Black-white earnings gap returns to 1950 levelsStaff Writer | February 9, 2017
After years of progress, the median earnings gap between black and white men has returned to what it was in 1950.
Equality The numbers look still bad
The experience of African-American men is not uniform, though: The earnings gap between black men with a college education and those with less education is at an all-time high, the authors say.
The research appears online in the National Bureau of Economic Research working paper series.
The paper looks at earnings for working-age men across a span of 75 years, from 1940 to 2014. The earnings gap between black and white men narrowed during the civil rights era. Then, starting around 1970, the gap between black and white men's wages started widening once again.
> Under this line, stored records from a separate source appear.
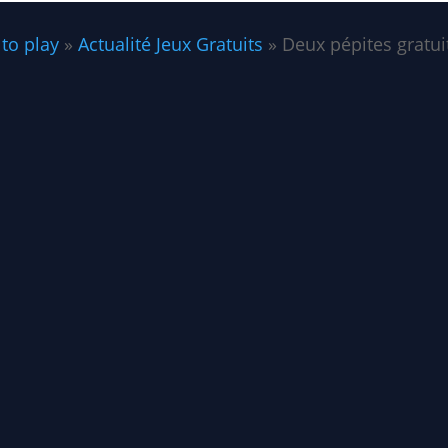
 to play
»
Actualité Jeux Gratuits
»
Deux pépites gratui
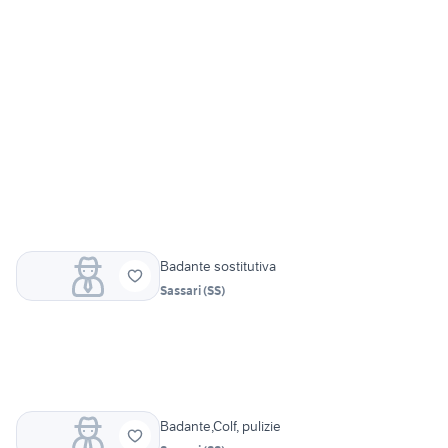
Badante sostitutiva
Sassari
(
SS
)
Badante,Colf, pulizie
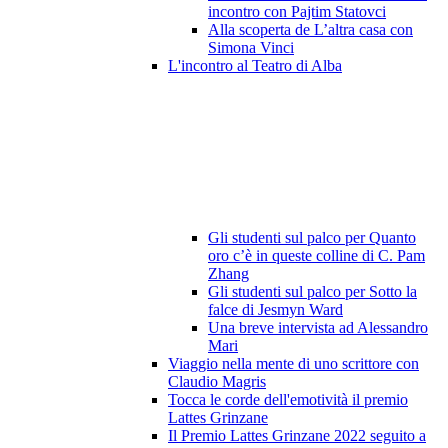
incontro con Pajtim Statovci
Alla scoperta de L’altra casa con
Simona Vinci
L'incontro al Teatro di Alba
Gli studenti sul palco per Quanto
oro c’è in queste colline di C. Pam
Zhang
Gli studenti sul palco per Sotto la
falce di Jesmyn Ward
Una breve intervista ad Alessandro
Mari
Viaggio nella mente di uno scrittore con
Claudio Magris
Tocca le corde dell'emotività il premio
Lattes Grinzane
Il Premio Lattes Grinzane 2022 seguito a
"When it comes to the earnings gap between black and white men, we've gone all the way back to 1950," said Duke economist Patrick Bayer, who co-authored the paper with Kerwin Kofi Charles of the University of Chicago.
The picture for black men looks very different at the top of the economic ladder versus the bottom, the authors say. Since the 1960s, top black salaries have continued to climb. Those advances were fueled by more equal access to universities and high-skilled professions, the study finds.
Meanwhile, a starkly different story transpired at the bottom of the economic ladder. Massive increases in incarceration rates and the general decline of working-class jobs have devastated the labor market prospects of men with a high school degree or less, the authors say.
The changing economy has been hard on all workers with less than a high school education, but especially devastating for black men, Bayer said.
"The broad economic changes we've seen since the 1970s have clearly helped people at the top of the ladder," Bayer said. "But the labor market for low-skilled workers has basically collapsed.
"Back in 1940 there were plenty of jobs for men with less than a high school degree. Now education is more and more a determinant of who's working and who's not."
In fact, more and more working-age men in the United States aren't working at all. The number of nonworking white men grew from about 8 percent in 1960 to 17 percent in 2014.
The numbers look still worse among black men: In 1960, 19 percent of black men were not working; in 2014, that number had grown to 35 percent of black men. That includes men who are incarcerated as well those who can't find jobs.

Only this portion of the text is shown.